● ACTION ITEM: From the records below, state how many lines include the word "beaches", giving only that number.

***** RECORDS SUPPLIED

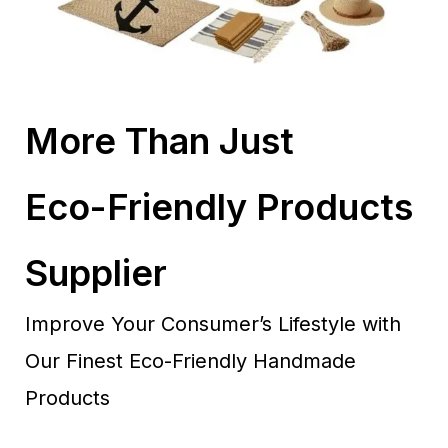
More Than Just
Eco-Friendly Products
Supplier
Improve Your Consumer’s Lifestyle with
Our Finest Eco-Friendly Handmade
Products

**********
***** RECORDS SUPPLIED

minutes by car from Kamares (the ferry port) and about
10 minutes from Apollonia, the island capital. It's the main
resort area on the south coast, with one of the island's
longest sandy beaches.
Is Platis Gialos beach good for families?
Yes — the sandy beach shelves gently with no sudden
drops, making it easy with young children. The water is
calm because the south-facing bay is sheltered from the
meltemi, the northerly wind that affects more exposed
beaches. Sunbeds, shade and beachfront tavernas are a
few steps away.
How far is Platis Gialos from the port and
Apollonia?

**********

● TASK ANSWER: 2